Aggressive, visionary, charismatic, he galvanized those around him to work unceasingly for the establishment and promotion of library services. He designed a library classification system -- an attempt to describe the entire possible universe of human knowledge -- that endures to this day. He was one of the founders of the American Library Association. He established the first library school and had a great deal to do with the establishment of many others. He pushed the idea of bookmobiles -- even before there were cars.

He was, also, well, (A lecher? A swinger?) an excessively romantic person. It could be that he founded so many library schools because his influence, energy and charm attracted so generous a supply of fine, almost exclusively feminine candidates.

Consider this little known (and possibly apocryphal) tale: one of the requirements for admission in the first library school was an ample bust measurement. To Dewey, the plural of "book" was "buxom."

Dewey may have been less than enlightened, but he was no fool. In his day (around the 1890's), the single greatest, untapped human resource was womankind. He identified and appealed to a pool of extremely intelligent, highly educated, passionately dedicated women. Then, he gave them a socially acceptable way to work. The first librarians came out from their women's clubs and drawing rooms to take their rightful places at the hearts of their communities, promoting ideas, becoming the vanguards of high-quality education. It was they who first conceived the RIGHT of public access to information -- then made it possible.

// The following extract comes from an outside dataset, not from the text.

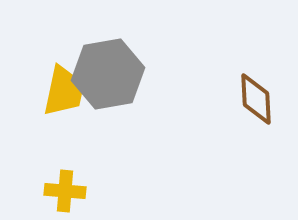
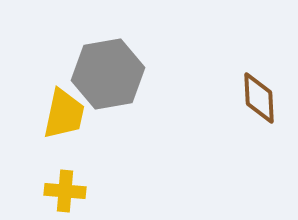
yellow trapezoid: moved 23 px down
brown diamond: moved 3 px right, 1 px up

Without the extraordinarily competent women Dewey summoned to his cause, libraries as we know them could never have come into being. Not only did these first librarians institute the highest possible standards for education and service, they also worked cheap. Women then were like Third World people now: a remarkably inexpensive source of high quality labor.

Librarianship is still a female-dominated profession. And like other female-dominated professions -- teaching, for instance -- the pay remains fairly low relative to other, male-dominated fields. This is particularly illustrative given the educational requirements for librarians, which usually consist of at least one to two years beyond a bachelor's degree.

From childcare to school to public library, the education of our populace rests largely in the hands of women. Yet most women -- in libraries as well as many other work environments -- still suffer low pay and low status, even though their jobs are of overwhelming, even crucial importance to the nation.

We still don't grasp how our society ought to compensate the intellectual merits of women. Or Dewey?